[Collected data]
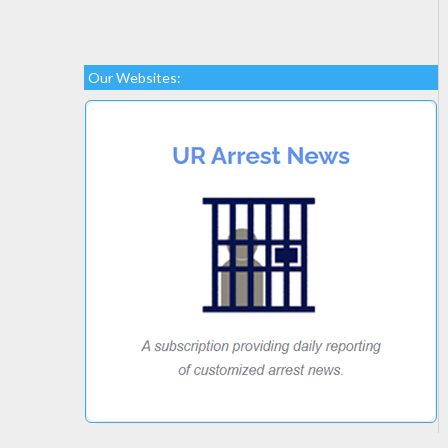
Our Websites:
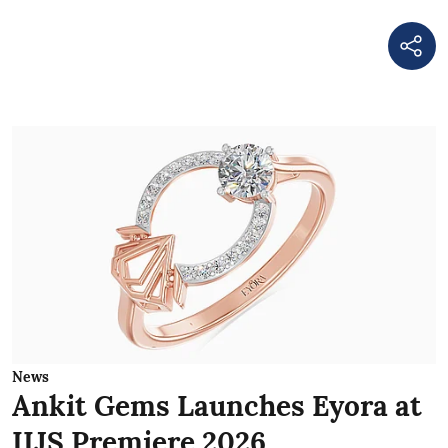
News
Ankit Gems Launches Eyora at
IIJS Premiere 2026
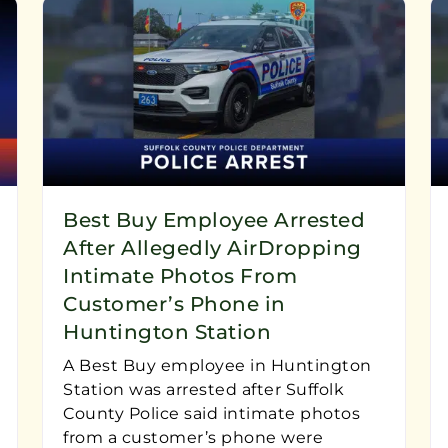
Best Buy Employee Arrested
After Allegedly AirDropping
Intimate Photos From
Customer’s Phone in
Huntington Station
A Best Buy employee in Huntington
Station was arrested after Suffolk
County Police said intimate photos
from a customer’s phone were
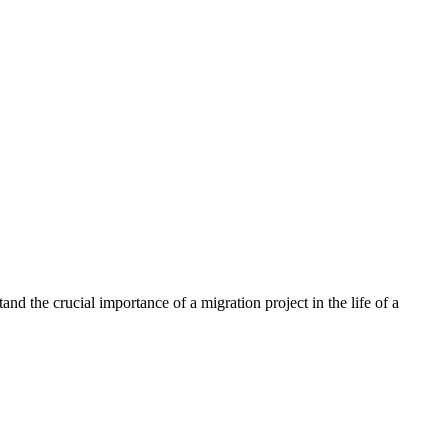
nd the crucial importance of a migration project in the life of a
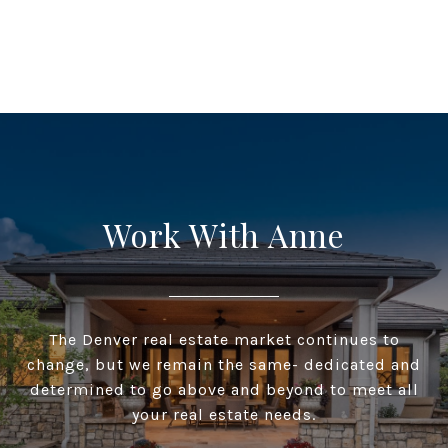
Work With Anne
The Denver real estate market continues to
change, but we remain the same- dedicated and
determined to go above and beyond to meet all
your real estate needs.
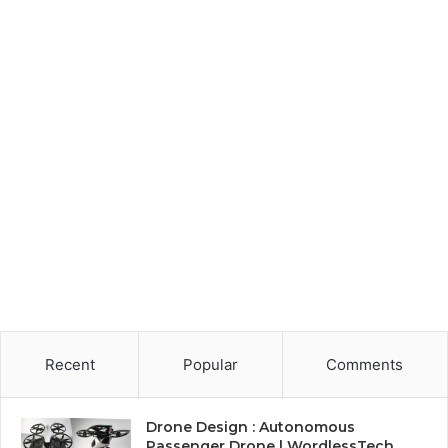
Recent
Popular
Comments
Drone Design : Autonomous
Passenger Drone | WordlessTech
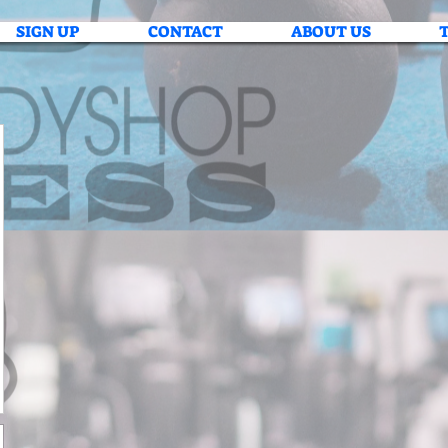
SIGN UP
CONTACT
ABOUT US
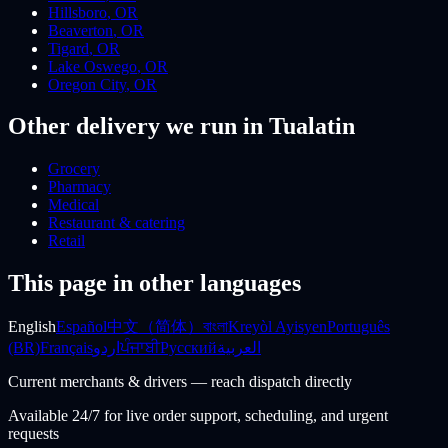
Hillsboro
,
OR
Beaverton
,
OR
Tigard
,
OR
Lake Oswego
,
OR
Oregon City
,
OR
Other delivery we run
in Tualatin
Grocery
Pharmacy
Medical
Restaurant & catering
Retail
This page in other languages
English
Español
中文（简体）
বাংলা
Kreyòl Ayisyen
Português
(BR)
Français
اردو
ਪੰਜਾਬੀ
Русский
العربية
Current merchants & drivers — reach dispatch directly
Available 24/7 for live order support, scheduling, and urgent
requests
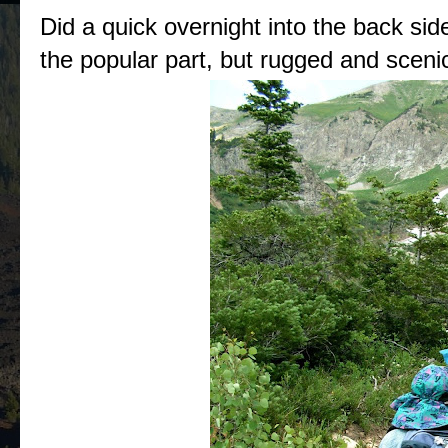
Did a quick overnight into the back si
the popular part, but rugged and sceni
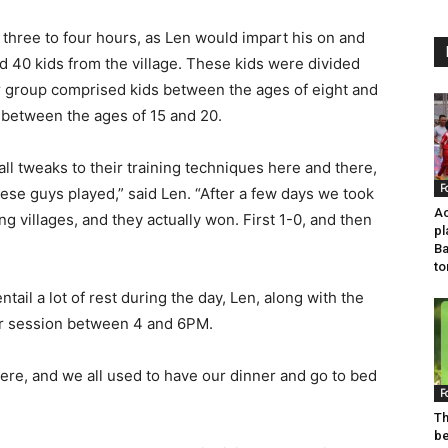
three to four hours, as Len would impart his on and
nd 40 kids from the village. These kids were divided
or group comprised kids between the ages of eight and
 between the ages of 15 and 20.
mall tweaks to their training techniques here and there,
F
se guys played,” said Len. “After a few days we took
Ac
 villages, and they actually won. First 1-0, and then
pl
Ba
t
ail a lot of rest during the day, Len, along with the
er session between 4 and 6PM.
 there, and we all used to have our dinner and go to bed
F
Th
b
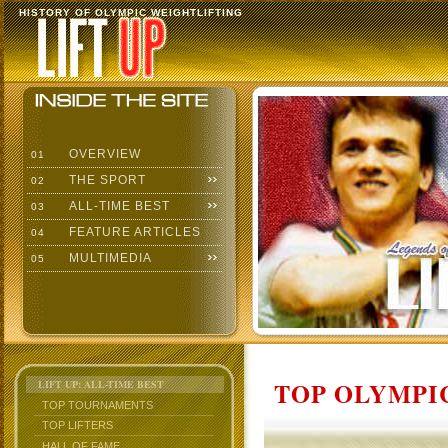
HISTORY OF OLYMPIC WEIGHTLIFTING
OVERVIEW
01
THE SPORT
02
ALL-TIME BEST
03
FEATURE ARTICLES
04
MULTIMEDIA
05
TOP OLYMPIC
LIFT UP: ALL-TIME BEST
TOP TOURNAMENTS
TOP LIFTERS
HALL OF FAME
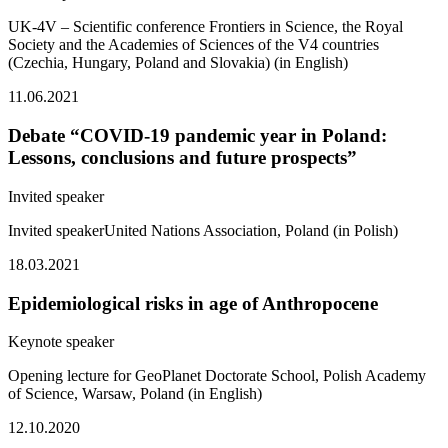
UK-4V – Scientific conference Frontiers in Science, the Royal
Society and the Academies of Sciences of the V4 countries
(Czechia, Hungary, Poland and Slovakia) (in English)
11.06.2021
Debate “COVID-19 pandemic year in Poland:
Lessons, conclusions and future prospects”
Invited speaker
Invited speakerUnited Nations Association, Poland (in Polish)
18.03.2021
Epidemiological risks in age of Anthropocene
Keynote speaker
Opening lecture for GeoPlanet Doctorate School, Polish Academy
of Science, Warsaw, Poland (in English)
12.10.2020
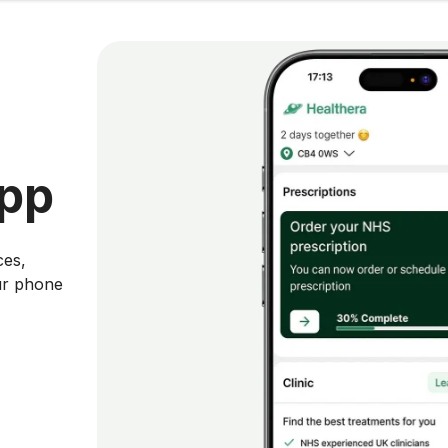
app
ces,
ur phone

Your assignment: The answer must be an exact copy of the entries, with the pictures omitted.

Exercise response:
Our Websites:
News
Ankit Gems Launches Eyora at
IIJS Premiere 2026
Best Buy Employee Arrested
After Allegedly AirDropping
Intimate Photos From
Customer’s Phone in
Huntington Station
A Best Buy employee in Huntington
Station was arrested after Suffolk
County Police said intimate photos
from a customer’s phone were
nd the crucial importance of a migration project in the life of a
Work With Anne
The Denver real estate market continues to
change, but we remain the same- dedicated and
determined to go above and beyond to meet all
your real estate needs.
Recent
Popular
Comments
Drone Design : Autonomous
Passenger Drone | WordlessTech
SIGN UP
CONTACT
ABOUT US
Hillsboro
,
OR
Beaverton
,
OR
Tigard
,
OR
Lake Oswego
,
OR
Oregon City
,
OR
Other delivery we run
in Tualatin
Grocery
Pharmacy
Medical
Restaurant & catering
Retail
This page in other languages
English
Español
中文（简体）
বাংলা
Kreyòl Ayisyen
Português
(BR)
Français
اردو
ਪੰਜਾਬੀ
Русский
العربية
Current merchants & drivers — reach dispatch directly
Available 24/7 for live order support, scheduling, and urgent
requests
Did a quick overnight into the back si
the popular part, but rugged and sceni
three to four hours, as Len would impart his on and
nd 40 kids from the village. These kids were divided
or group comprised kids between the ages of eight and
 between the ages of 15 and 20.
mall tweaks to their training techniques here and there,
F
se guys played,” said Len. “After a few days we took
Ac
 villages, and they actually won. First 1-0, and then
pl
Ba
t
ail a lot of rest during the day, Len, along with the
er session between 4 and 6PM.
 there, and we all used to have our dinner and go to bed
F
Th
b
HISTORY OF OLYMPIC WEIGHTLIFTING
OVERVIEW
01
THE SPORT
02
ALL-TIME BEST
03
FEATURE ARTICLES
04
MULTIMEDIA
05
TOP OLYMPIC
LIFT UP: ALL-TIME BEST
TOP TOURNAMENTS
TOP LIFTERS
HALL OF FAME
UK-4V – Scientific conference Frontiers in Science, the Royal
Society and the Academies of Sciences of the V4 countries
(Czechia, Hungary, Poland and Slovakia) (in English)
11.06.2021
Debate “COVID-19 pandemic year in Poland:
Lessons, conclusions and future prospects”
Invited speaker
Invited speakerUnited Nations Association, Poland (in Polish)
18.03.2021
Epidemiological risks in age of Anthropocene
Keynote speaker
Opening lecture for GeoPlanet Doctorate School, Polish Academy
of Science, Warsaw, Poland (in English)
12.10.2020
app
ces,
ur phone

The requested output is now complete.